When a provider submits a report, the bill requires them to hand over identifying information about the user account involved. Think names, email addresses, account IDs, and IP addresses. This is the crucial part for users: while the law explicitly doesn't require providers to turn over the actual content of private messages (like the text of an email or DM), the mandatory sharing of your identifying data removes a significant layer of anonymity the minute your account is flagged.
It’s a fine line the bill walks. On one hand, it tries to protect privacy by stating providers aren't required to actively monitor users, scan content, or break end-to-end encryption. On the other hand, the moment a provider confirms illegal drug activity is happening—perhaps via a user report or automated detection—they are legally compelled to drop your identifying data into the AG's lap. For the average person, this means if you use a non-exempt service, any online activity related to these specific drugs could lead to your personal information being shared with federal law enforcement without a warrant.

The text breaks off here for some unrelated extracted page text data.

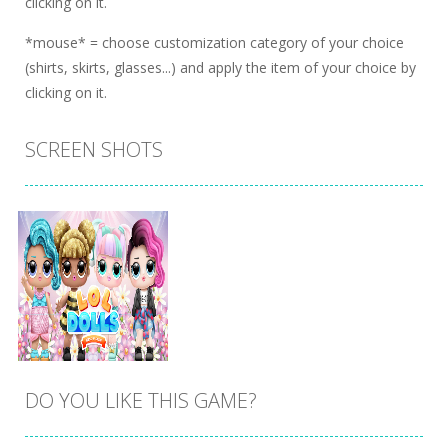
clicking on it.
*mouse* = choose customization category of your choice
(shirts, skirts, glasses...) and apply the item of your choice by
clicking on it.
SCREEN SHOTS
DO YOU LIKE THIS GAME?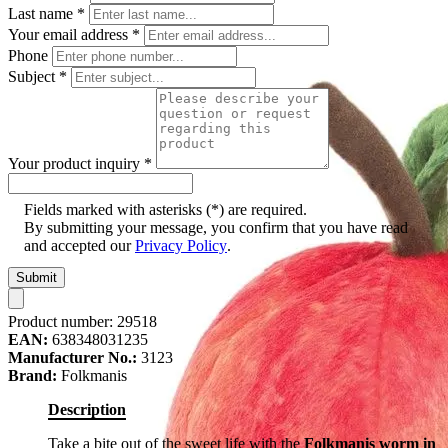
Last name
*
Your email address
*
Phone
Subject
*
Your product inquiry
*
Fields marked with asterisks (*) are required.
By submitting your message, you confirm that you have read
and accepted our
Privacy Policy
.
Submit
Product number:
29518
EAN:
638348031235
Manufacturer No.:
3123
Brand:
Folkmanis
Description
Take a bite out of the sweet life with the
Folkmanis worm in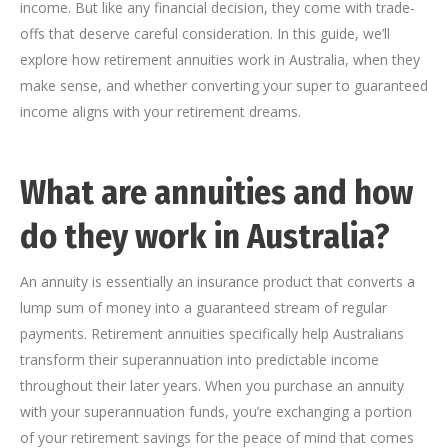
income. But like any financial decision, they come with trade-
offs that deserve careful consideration. In this guide, we’ll
explore how retirement annuities work in Australia, when they
make sense, and whether converting your super to guaranteed
income aligns with your retirement dreams.
What are annuities and how
do they work in Australia?
An annuity is essentially an insurance product that converts a
lump sum of money into a guaranteed stream of regular
payments. Retirement annuities specifically help Australians
transform their superannuation into predictable income
throughout their later years. When you purchase an annuity
with your superannuation funds, you’re exchanging a portion
of your retirement savings for the peace of mind that comes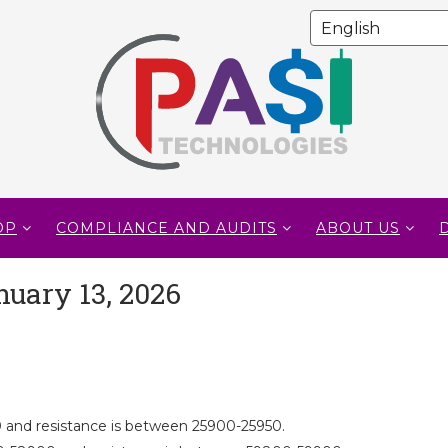
OP
COMPLIANCE AND AUDITS
ABOUT US
nuary 13, 2026
 and resistance is between 25900-25950.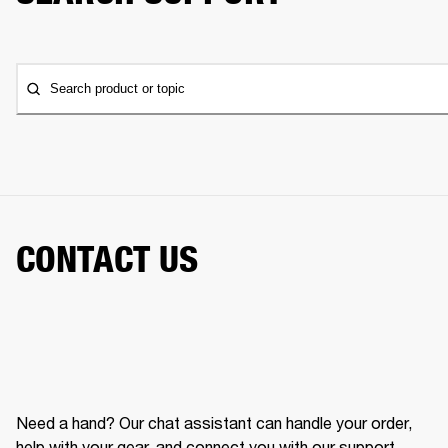
Search product or topic
CONTACT US
Need a hand? Our chat assistant can handle your order,
help with your gear, and connect you with our support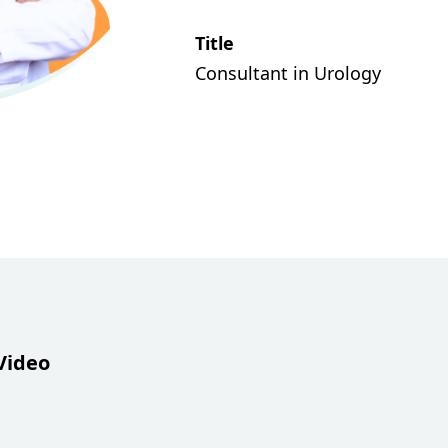
Title
Consultant in Urology
Video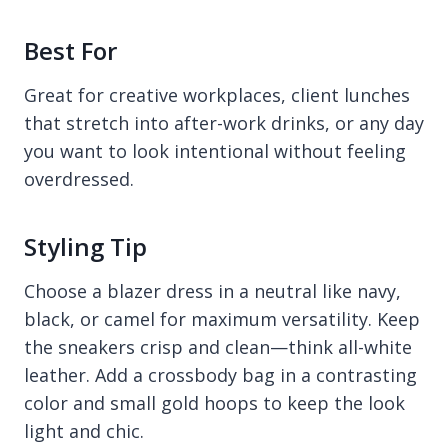
Best For
Great for creative workplaces, client lunches
that stretch into after-work drinks, or any day
you want to look intentional without feeling
overdressed.
Styling Tip
Choose a blazer dress in a neutral like navy,
black, or camel for maximum versatility. Keep
the sneakers crisp and clean—think all-white
leather. Add a crossbody bag in a contrasting
color and small gold hoops to keep the look
light and chic.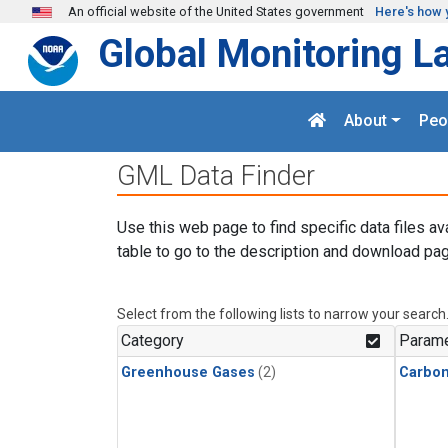
Skip to main content
An official website of the United States government
Here's how 
Global Monitoring L
About
Peo
GML Data Finder
Use this web page to find specific data files av
table to go to the description and download pag
Select from the following lists to narrow your search
Category
Parame
Greenhouse Gases
(2)
Carbon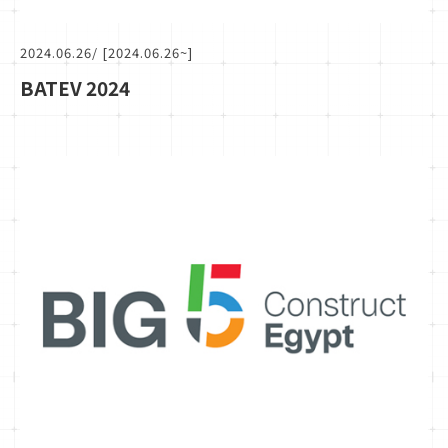
2024.06.26
/ [2024.06.26~]
BATEV 2024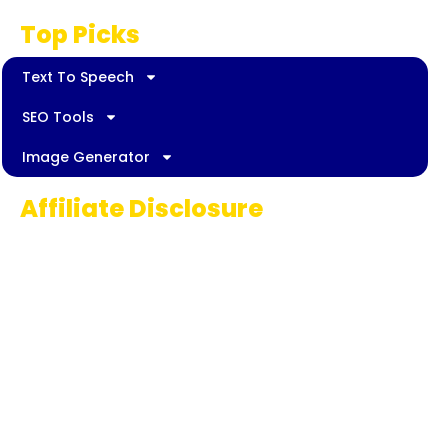
Top Picks
Text To Speech
SEO Tools
Image Generator
Affiliate Disclosure
Some links on AI Pedia World are affiliate
links, meaning we may earn a commission if
you decide to make a purchase. This
commission comes at no extra cost to you
and helps us continue providing quality AI
content for our readers. Thank you for being
part of our journey!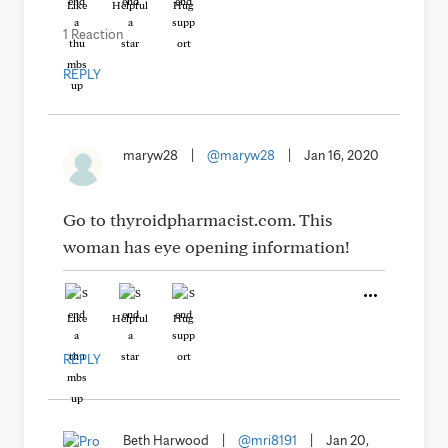
Like
Helpful
Hug
1 Reaction
REPLY
maryw28
|
@maryw28
|
Jan 16, 2020
Go to thyroidpharmacist.com. This
woman has eye opening information!
Like
Helpful
Hug
REPLY
Beth Harwood
|
@mri8191
|
Jan 20,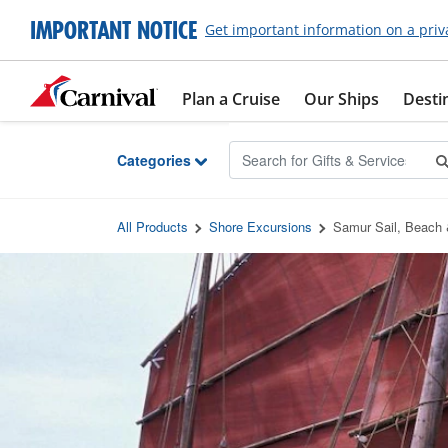
Skip to Main Content
IMPORTANT NOTICE
Get important information on a priv
Plan a Cruise
Our Ships
Desti
Categories
All Products
Shore Excursions
Samur Sail, Beach 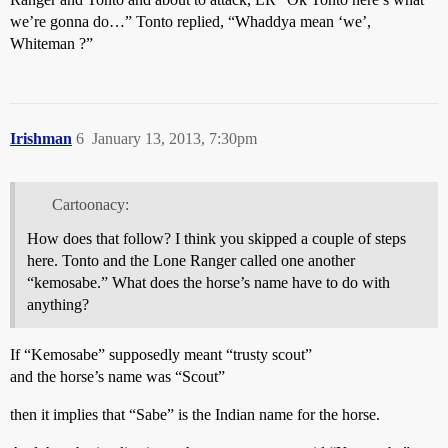
we’re gonna do…” Tonto replied, “Whaddya mean ‘we’,
Whiteman ?”
Irishman
6
January 13, 2013, 7:30pm
Cartoonacy:
How does that follow? I think you skipped a couple of steps
here. Tonto and the Lone Ranger called one another
“kemosabe.” What does the horse’s name have to do with
anything?
If “Kemosabe” supposedly meant “trusty scout”
and the horse’s name was “Scout”
then it implies that “Sabe” is the Indian name for the horse.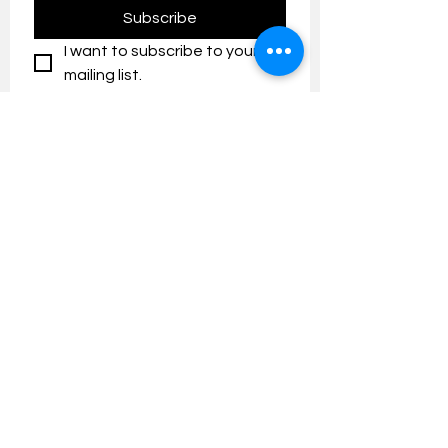
Subscribe
I want to subscribe to your 
mailing list.
Contact us:
umresearch@um.edu.my
The UM Research Bulletin highlights the
latest research and innovation news and
updates at the Universiti Malaya.
Research Outreach & Visibility Centre
Department of Research Management (JPP)
Universiti Malaya
Tel:
+603-7967 4525
/ 4651/6289
Created with
Wix.com
FOLLOW UMRESEARCH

This legislation exempts basic broadband internet access and standard text messaging services, but it hits remote computing services and electronic communication providers squarely. For these companies, the new rules create a significant compliance headache. They must establish internal systems to track and report this specific illegal activity and ensure they aren't accidentally or intentionally submitting false reports, which carries its own civil penalty of up to $100,000.
Because the trigger is “actual knowledge,” companies may feel pressure to err on the side of caution and over-report based on less-than-certain evidence to avoid the huge fines. This could lead to more user data being handed over to the government based on internal corporate judgment rather than a judicial warrant. The law does include a check: law enforcement officers are banned from soliciting a report from a provider, and evidence gathered from an improperly solicited report cannot be used in court. However, the initial transfer of identifying data is mandatory once the provider determines the threshold has been met.
To keep things transparent, the AG must publish an annual report detailing how many of these reports were received, how the information was discovered (human review vs. algorithm), and how many reports actually led to convictions. This is a solid check that will allow the public to gauge the system's effectiveness and whether it’s being overused.
Furthermore, the bill addresses data retention. When a report is submitted, the provider must preserve the data for 90 days. The AG can only extend this preservation period if there is an active, ongoing investigation. This provision is designed to ensure that data related to closed cases doesn't just sit around in government databases indefinitely, which is a necessary protection when dealing with mandatory data sharing.